------ DATASET RECORDS ------

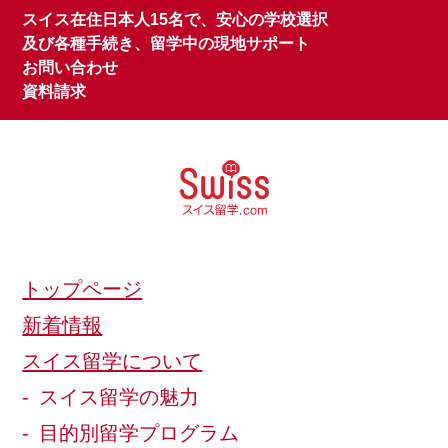
スイス在住日本人15名で、安心の学校選択
及び各種手続き、留学中の現地サポート
お問い合わせ
資料請求
トップページ
新着情報
スイス留学について
スイス留学の魅力
目的別留学プログラム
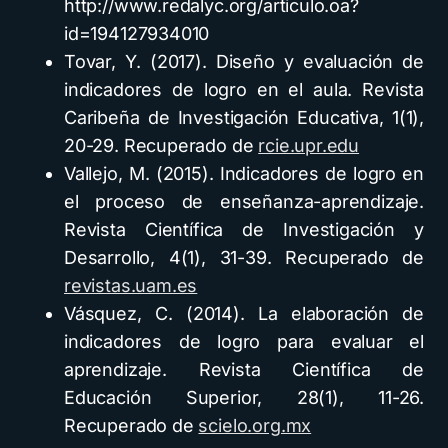
http://www.redalyc.org/articulo.oa?
id=194127934010
Tovar, Y. (2017). Diseño y evaluación de
indicadores de logro en el aula. Revista
Caribeña de Investigación Educativa, 1(1),
20-29. Recuperado de
rcie.upr.edu
Vallejo, M. (2015). Indicadores de logro en
el proceso de enseñanza-aprendizaje.
Revista Científica de Investigación y
Desarrollo, 4(1), 31-39. Recuperado de
revistas.uam.es
Vásquez, C. (2014). La elaboración de
indicadores de logro para evaluar el
aprendizaje. Revista Científica de
Educación Superior, 28(1), 11-26.
Recuperado de
scielo.org.mx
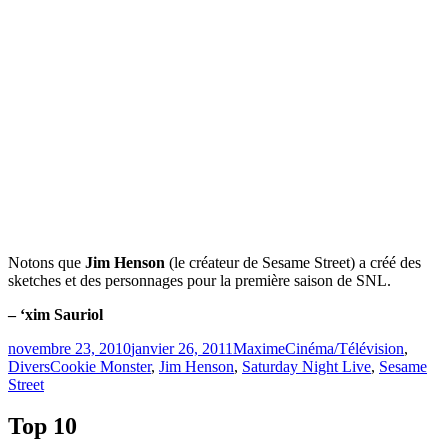
Notons que
Jim Henson
(le créateur de Sesame Street) a créé des
sketches et des personnages pour la première saison de SNL.
– ‘xim Sauriol
Publié
Catégories
novembre 23, 2010
janvier 26, 2011
Maxime
Cinéma/Télévision
,
le
Étiquettes
Divers
Cookie Monster
,
Jim Henson
,
Saturday Night Live
,
Sesame
Street
Top 10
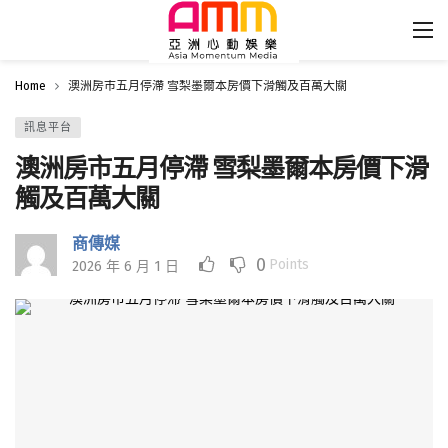
Home
澳洲房市五月停滯 雪梨墨爾本房價下滑觸及百萬大關
訊息平台
澳洲房市五月停滯 雪梨墨爾本房價下滑
觸及百萬大關
商傳媒
0
Points
2026 年 6 月 1 日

------

WHAT YOU NEED TO DO
Please give only the number of lines above that contain "Recuperado".

RESULT FOR THIS TASK
3